Both he and Pincetl said that Californians can also be more conscious about their water usage.

The state should ban new lawns because about 50% of water used by single-family households goes to watering their lawns, Pincetl said.

In terms of University-wide policies in regard to water conservation, all 10 campuses have agreed to a water reduction target of reducing potable water consumption by 36% by 2025, Katz said.

Katz added that last year, the University of California was able to reduce water usage by 47%. However, she added that a large portion of this decrease was due to the COVID-19 pandemic and the reduced number of students on campuses. With students returning to campus this academic year, the UC has to face new challenges related to water usage, she said.

“UC has made a lot of progress and saved millions of gallons of water, but there’s always still more that needs to be done,” Katz said.

People do not realize how essential it is to conserve water because many have forgotten that California is even in a drought, she added.

“A lot of people think, ‘Oh well, I’m one person, what can I do?’” Katz said. “But there’s 80,000 of us at UCLA, so little actions do add up.”

Despite the need for better conservation efforts, Pincetl said that excessive water usage and the drought are two separate problems. California has historically always had periods of drought, so climate change is not solely to blame. However, greenhouse gas emissions do exacerbate the effects, she added.
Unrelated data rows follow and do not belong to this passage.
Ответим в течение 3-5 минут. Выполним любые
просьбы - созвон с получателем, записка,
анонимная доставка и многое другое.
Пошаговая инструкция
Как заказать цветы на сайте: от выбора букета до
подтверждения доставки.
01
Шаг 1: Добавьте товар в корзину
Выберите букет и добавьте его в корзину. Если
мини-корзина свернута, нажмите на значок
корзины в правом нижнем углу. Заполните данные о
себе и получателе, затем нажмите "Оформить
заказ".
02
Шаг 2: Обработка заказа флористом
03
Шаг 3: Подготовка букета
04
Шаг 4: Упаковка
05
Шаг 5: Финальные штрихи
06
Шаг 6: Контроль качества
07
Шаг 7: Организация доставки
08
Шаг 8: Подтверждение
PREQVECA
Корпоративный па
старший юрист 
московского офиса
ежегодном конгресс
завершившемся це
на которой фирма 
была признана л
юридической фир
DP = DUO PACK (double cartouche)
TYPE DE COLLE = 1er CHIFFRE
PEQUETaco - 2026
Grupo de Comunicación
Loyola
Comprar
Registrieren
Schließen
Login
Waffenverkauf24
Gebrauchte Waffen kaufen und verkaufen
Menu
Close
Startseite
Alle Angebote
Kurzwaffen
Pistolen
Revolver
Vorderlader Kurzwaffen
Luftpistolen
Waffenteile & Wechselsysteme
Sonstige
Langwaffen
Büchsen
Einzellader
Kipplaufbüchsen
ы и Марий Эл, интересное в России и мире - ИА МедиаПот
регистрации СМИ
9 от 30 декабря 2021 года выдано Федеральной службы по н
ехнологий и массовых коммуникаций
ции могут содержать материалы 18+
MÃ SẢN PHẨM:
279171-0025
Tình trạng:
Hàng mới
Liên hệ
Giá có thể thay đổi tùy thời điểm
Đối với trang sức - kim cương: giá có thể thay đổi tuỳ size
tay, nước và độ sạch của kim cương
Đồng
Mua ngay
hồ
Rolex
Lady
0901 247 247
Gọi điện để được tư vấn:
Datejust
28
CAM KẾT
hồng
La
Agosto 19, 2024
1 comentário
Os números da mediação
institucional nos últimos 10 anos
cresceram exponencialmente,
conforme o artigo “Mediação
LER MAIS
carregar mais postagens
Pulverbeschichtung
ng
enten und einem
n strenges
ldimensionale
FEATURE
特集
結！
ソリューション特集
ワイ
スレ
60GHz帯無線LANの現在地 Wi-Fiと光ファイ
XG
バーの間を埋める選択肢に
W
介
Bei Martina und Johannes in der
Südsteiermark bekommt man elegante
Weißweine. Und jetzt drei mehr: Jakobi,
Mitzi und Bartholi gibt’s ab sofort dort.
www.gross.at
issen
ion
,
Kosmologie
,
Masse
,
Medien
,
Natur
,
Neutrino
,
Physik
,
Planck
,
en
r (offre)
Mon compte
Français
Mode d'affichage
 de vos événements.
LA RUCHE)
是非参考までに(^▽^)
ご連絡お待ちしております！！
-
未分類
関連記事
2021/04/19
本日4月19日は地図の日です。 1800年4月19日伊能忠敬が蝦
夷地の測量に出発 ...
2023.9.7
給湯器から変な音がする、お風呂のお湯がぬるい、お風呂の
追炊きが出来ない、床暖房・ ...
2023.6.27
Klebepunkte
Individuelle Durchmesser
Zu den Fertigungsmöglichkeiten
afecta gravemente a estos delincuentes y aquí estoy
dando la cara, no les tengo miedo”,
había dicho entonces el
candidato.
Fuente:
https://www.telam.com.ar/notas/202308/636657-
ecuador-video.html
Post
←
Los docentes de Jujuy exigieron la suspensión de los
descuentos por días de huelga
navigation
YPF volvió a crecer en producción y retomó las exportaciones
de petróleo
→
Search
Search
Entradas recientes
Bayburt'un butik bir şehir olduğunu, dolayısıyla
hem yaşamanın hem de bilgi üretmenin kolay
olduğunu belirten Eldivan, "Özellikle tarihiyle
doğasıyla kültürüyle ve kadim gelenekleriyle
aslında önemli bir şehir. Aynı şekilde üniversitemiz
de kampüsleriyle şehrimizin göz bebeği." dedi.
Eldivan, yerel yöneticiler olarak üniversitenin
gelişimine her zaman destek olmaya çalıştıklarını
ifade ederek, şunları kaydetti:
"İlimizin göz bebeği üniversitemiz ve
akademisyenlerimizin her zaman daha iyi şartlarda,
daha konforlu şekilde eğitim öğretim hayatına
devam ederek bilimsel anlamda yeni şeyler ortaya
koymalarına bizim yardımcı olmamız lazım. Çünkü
Reny said he is concerned by the increased dryness and loss of snowpack – an accumulation of slow-melting snow in mountainous areas – as the Earth warms. Reny added that snowpack is very important to California’s water system because as snow melts, reservoirs fill.

“I think that California probably has enough water to sustain most of our activities,” Pincetl said. “However, we have no water to waste. And so we should think about what our priorities are for water and the urban environment.”